# WHAT YOU NEED TO DO:
Before copying, find the line below that contains "Target: <item>pulmonary artery</item>."; then return it and all later lines exactly, up to and including the final line, with no pictures.

# RECORDS FOR PROCESSING:
•••

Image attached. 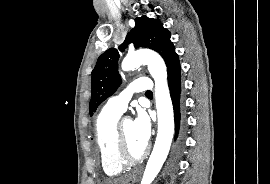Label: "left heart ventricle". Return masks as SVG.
Here are the masks:
<instances>
[{"label": "left heart ventricle", "instance_id": "b2bd125f", "mask_svg": "<svg viewBox=\"0 0 270 184\" xmlns=\"http://www.w3.org/2000/svg\"><path fill=\"white\" fill-rule=\"evenodd\" d=\"M123 129H124L125 137H126L128 148H129L130 152L133 155L140 154L144 150L146 143H144L138 137L133 121L126 120L123 124Z\"/></svg>", "mask_w": 270, "mask_h": 184}]
</instances>
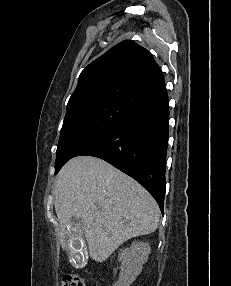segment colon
Wrapping results in <instances>:
<instances>
[{"label": "colon", "mask_w": 231, "mask_h": 286, "mask_svg": "<svg viewBox=\"0 0 231 286\" xmlns=\"http://www.w3.org/2000/svg\"><path fill=\"white\" fill-rule=\"evenodd\" d=\"M61 286H86V283L81 275L67 274L63 277Z\"/></svg>", "instance_id": "5ec220e1"}]
</instances>
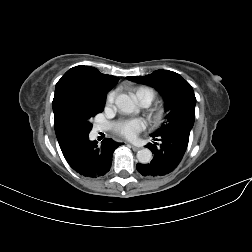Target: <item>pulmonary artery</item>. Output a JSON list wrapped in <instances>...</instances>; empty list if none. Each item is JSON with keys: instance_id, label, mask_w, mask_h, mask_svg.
Masks as SVG:
<instances>
[{"instance_id": "1", "label": "pulmonary artery", "mask_w": 252, "mask_h": 252, "mask_svg": "<svg viewBox=\"0 0 252 252\" xmlns=\"http://www.w3.org/2000/svg\"><path fill=\"white\" fill-rule=\"evenodd\" d=\"M99 130H100V128H96V129H95V133H97Z\"/></svg>"}]
</instances>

•••

# ANSWER TO THE EXERCISE:
Target: <item>pulmonary artery</item>. Output a JSON list wrapped in <instances>...</instances>; empty list if none. Each item is JSON with keys: instance_id, label, mask_w, mask_h, mask_svg.
Masks as SVG:
<instances>
[{"instance_id": "1", "label": "pulmonary artery", "mask_w": 252, "mask_h": 252, "mask_svg": "<svg viewBox=\"0 0 252 252\" xmlns=\"http://www.w3.org/2000/svg\"><path fill=\"white\" fill-rule=\"evenodd\" d=\"M99 130H100V128H96V129H95V133H97Z\"/></svg>"}]
</instances>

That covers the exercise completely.